**Work required**
Each entry below has to be written out again exactly.

**Data records**
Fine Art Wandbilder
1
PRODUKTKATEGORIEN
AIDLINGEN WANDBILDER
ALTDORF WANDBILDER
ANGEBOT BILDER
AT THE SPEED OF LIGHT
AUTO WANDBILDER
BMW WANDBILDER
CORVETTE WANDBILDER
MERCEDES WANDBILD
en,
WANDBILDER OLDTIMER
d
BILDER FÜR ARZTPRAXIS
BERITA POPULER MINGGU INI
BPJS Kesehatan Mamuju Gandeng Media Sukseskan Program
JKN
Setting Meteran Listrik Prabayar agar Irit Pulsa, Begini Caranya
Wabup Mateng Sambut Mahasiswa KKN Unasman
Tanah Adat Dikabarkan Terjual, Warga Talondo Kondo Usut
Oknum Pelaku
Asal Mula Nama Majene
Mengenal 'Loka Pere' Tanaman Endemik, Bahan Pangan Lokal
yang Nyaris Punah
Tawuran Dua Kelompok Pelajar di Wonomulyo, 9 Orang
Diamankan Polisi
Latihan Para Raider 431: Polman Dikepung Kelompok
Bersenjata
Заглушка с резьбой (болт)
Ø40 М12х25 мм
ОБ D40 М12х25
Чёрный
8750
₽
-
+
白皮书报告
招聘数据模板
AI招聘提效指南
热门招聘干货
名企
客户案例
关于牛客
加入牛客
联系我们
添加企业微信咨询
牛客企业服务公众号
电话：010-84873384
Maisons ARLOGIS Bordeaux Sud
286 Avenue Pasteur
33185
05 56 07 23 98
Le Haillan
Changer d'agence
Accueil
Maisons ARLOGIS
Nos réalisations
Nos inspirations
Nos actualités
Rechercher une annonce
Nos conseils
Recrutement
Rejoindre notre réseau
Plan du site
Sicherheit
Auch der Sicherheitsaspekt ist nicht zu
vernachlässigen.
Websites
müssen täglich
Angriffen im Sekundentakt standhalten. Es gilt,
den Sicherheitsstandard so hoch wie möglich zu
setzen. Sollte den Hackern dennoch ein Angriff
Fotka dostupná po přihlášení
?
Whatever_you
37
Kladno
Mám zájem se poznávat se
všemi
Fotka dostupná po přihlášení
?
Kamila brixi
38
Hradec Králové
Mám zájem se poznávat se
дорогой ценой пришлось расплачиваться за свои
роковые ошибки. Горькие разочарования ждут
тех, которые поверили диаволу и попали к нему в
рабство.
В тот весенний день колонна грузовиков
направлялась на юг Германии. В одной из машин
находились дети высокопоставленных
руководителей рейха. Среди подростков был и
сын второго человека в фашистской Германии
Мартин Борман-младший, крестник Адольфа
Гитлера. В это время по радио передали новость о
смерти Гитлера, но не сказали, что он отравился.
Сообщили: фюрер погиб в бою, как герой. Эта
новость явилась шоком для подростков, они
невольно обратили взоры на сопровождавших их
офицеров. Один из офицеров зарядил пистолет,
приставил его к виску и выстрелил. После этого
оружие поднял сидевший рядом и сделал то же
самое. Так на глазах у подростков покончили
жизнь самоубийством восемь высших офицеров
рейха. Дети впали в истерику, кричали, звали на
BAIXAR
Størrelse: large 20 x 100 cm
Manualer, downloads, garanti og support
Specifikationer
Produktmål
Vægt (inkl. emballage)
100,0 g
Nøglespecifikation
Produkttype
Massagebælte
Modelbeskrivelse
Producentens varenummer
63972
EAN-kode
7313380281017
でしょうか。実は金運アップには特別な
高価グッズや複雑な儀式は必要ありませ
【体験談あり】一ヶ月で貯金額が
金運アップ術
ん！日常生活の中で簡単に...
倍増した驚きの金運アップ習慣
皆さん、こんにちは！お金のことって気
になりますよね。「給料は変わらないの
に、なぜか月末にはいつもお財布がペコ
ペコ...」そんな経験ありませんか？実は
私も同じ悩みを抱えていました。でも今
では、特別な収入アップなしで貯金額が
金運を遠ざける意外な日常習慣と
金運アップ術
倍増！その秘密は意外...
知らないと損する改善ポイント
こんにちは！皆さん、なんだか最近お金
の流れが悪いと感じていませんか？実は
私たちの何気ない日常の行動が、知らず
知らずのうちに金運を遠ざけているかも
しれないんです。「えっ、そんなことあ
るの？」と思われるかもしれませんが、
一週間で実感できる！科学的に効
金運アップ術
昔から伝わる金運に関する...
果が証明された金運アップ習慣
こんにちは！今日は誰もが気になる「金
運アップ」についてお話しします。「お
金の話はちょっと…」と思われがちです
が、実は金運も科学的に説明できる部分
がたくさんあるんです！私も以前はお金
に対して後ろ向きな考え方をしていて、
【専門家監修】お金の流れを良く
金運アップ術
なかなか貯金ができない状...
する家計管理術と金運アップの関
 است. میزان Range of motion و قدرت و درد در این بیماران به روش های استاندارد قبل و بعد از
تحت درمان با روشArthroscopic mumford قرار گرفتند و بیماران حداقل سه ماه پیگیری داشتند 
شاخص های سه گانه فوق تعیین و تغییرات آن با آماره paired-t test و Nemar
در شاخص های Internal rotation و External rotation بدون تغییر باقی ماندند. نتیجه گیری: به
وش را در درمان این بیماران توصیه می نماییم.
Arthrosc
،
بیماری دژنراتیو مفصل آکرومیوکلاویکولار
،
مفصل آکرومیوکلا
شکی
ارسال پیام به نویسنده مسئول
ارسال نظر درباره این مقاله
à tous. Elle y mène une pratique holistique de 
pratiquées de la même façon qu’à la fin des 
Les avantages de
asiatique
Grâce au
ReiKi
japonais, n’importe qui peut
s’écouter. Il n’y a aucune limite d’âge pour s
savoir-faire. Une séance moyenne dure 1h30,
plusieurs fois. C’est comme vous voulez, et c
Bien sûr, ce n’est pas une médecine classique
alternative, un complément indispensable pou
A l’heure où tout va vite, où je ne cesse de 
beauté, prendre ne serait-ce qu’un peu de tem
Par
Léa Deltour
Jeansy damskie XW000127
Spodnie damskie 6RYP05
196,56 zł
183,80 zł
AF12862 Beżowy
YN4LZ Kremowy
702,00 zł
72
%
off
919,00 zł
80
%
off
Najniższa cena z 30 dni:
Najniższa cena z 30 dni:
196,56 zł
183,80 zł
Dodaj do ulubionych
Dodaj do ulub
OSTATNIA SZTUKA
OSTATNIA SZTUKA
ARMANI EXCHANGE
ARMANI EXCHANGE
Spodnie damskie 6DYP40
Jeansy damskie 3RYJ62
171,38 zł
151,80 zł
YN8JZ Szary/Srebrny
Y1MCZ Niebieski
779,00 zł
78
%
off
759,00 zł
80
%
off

**Task result**
Fine Art Wandbilder
1
PRODUKTKATEGORIEN
AIDLINGEN WANDBILDER
ALTDORF WANDBILDER
ANGEBOT BILDER
AT THE SPEED OF LIGHT
AUTO WANDBILDER
BMW WANDBILDER
CORVETTE WANDBILDER
MERCEDES WANDBILD
en,
WANDBILDER OLDTIMER
d
BILDER FÜR ARZTPRAXIS
BERITA POPULER MINGGU INI
BPJS Kesehatan Mamuju Gandeng Media Sukseskan Program
JKN
Setting Meteran Listrik Prabayar agar Irit Pulsa, Begini Caranya
Wabup Mateng Sambut Mahasiswa KKN Unasman
Tanah Adat Dikabarkan Terjual, Warga Talondo Kondo Usut
Oknum Pelaku
Asal Mula Nama Majene
Mengenal 'Loka Pere' Tanaman Endemik, Bahan Pangan Lokal
yang Nyaris Punah
Tawuran Dua Kelompok Pelajar di Wonomulyo, 9 Orang
Diamankan Polisi
Latihan Para Raider 431: Polman Dikepung Kelompok
Bersenjata
Заглушка с резьбой (болт)
Ø40 М12х25 мм
ОБ D40 М12х25
Чёрный
8750
₽
-
+
白皮书报告
招聘数据模板
AI招聘提效指南
热门招聘干货
名企
客户案例
关于牛客
加入牛客
联系我们
添加企业微信咨询
牛客企业服务公众号
电话：010-84873384
Maisons ARLOGIS Bordeaux Sud
286 Avenue Pasteur
33185
05 56 07 23 98
Le Haillan
Changer d'agence
Accueil
Maisons ARLOGIS
Nos réalisations
Nos inspirations
Nos actualités
Rechercher une annonce
Nos conseils
Recrutement
Rejoindre notre réseau
Plan du site
Sicherheit
Auch der Sicherheitsaspekt ist nicht zu
vernachlässigen.
Websites
müssen täglich
Angriffen im Sekundentakt standhalten. Es gilt,
den Sicherheitsstandard so hoch wie möglich zu
setzen. Sollte den Hackern dennoch ein Angriff
Fotka dostupná po přihlášení
?
Whatever_you
37
Kladno
Mám zájem se poznávat se
všemi
Fotka dostupná po přihlášení
?
Kamila brixi
38
Hradec Králové
Mám zájem se poznávat se
дорогой ценой пришлось расплачиваться за свои
роковые ошибки. Горькие разочарования ждут
тех, которые поверили диаволу и попали к нему в
рабство.
В тот весенний день колонна грузовиков
направлялась на юг Германии. В одной из машин
находились дети высокопоставленных
руководителей рейха. Среди подростков был и
сын второго человека в фашистской Германии
Мартин Борман-младший, крестник Адольфа
Гитлера. В это время по радио передали новость о
смерти Гитлера, но не сказали, что он отравился.
Сообщили: фюрер погиб в бою, как герой. Эта
новость явилась шоком для подростков, они
невольно обратили взоры на сопровождавших их
офицеров. Один из офицеров зарядил пистолет,
приставил его к виску и выстрелил. После этого
оружие поднял сидевший рядом и сделал то же
самое. Так на глазах у подростков покончили
жизнь самоубийством восемь высших офицеров
рейха. Дети впали в истерику, кричали, звали на
BAIXAR
Størrelse: large 20 x 100 cm
Manualer, downloads, garanti og support
Specifikationer
Produktmål
Vægt (inkl. emballage)
100,0 g
Nøglespecifikation
Produkttype
Massagebælte
Modelbeskrivelse
Producentens varenummer
63972
EAN-kode
7313380281017
でしょうか。実は金運アップには特別な
高価グッズや複雑な儀式は必要ありませ
【体験談あり】一ヶ月で貯金額が
金運アップ術
ん！日常生活の中で簡単に...
倍増した驚きの金運アップ習慣
皆さん、こんにちは！お金のことって気
になりますよね。「給料は変わらないの
に、なぜか月末にはいつもお財布がペコ
ペコ...」そんな経験ありませんか？実は
私も同じ悩みを抱えていました。でも今
では、特別な収入アップなしで貯金額が
金運を遠ざける意外な日常習慣と
金運アップ術
倍増！その秘密は意外...
知らないと損する改善ポイント
こんにちは！皆さん、なんだか最近お金
の流れが悪いと感じていませんか？実は
私たちの何気ない日常の行動が、知らず
知らずのうちに金運を遠ざけているかも
しれないんです。「えっ、そんなことあ
るの？」と思われるかもしれませんが、
一週間で実感できる！科学的に効
金運アップ術
昔から伝わる金運に関する...
果が証明された金運アップ習慣
こんにちは！今日は誰もが気になる「金
運アップ」についてお話しします。「お
金の話はちょっと…」と思われがちです
が、実は金運も科学的に説明できる部分
がたくさんあるんです！私も以前はお金
に対して後ろ向きな考え方をしていて、
【専門家監修】お金の流れを良く
金運アップ術
なかなか貯金ができない状...
する家計管理術と金運アップの関
 است. میزان Range of motion و قدرت و درد در این بیماران به روش های استاندارد قبل و بعد از
تحت درمان با روشArthroscopic mumford قرار گرفتند و بیماران حداقل سه ماه پیگیری داشتند 
شاخص های سه گانه فوق تعیین و تغییرات آن با آماره paired-t test و Nemar
در شاخص های Internal rotation و External rotation بدون تغییر باقی ماندند. نتیجه گیری: به
وش را در درمان این بیماران توصیه می نماییم.
Arthrosc
،
بیماری دژنراتیو مفصل آکرومیوکلاویکولار
،
مفصل آکرومیوکلا
شکی
ارسال پیام به نویسنده مسئول
ارسال نظر درباره این مقاله
à tous. Elle y mène une pratique holistique de 
pratiquées de la même façon qu’à la fin des 
Les avantages de
asiatique
Grâce au
ReiKi
japonais, n’importe qui peut
s’écouter. Il n’y a aucune limite d’âge pour s
savoir-faire. Une séance moyenne dure 1h30,
plusieurs fois. C’est comme vous voulez, et c
Bien sûr, ce n’est pas une médecine classique
alternative, un complément indispensable pou
A l’heure où tout va vite, où je ne cesse de 
beauté, prendre ne serait-ce qu’un peu de tem
Par
Léa Deltour
Jeansy damskie XW000127
Spodnie damskie 6RYP05
196,56 zł
183,80 zł
AF12862 Beżowy
YN4LZ Kremowy
702,00 zł
72
%
off
919,00 zł
80
%
off
Najniższa cena z 30 dni:
Najniższa cena z 30 dni:
196,56 zł
183,80 zł
Dodaj do ulubionych
Dodaj do ulub
OSTATNIA SZTUKA
OSTATNIA SZTUKA
ARMANI EXCHANGE
ARMANI EXCHANGE
Spodnie damskie 6DYP40
Jeansy damskie 3RYJ62
171,38 zł
151,80 zł
YN8JZ Szary/Srebrny
Y1MCZ Niebieski
779,00 zł
78
%
off
759,00 zł
80
%
off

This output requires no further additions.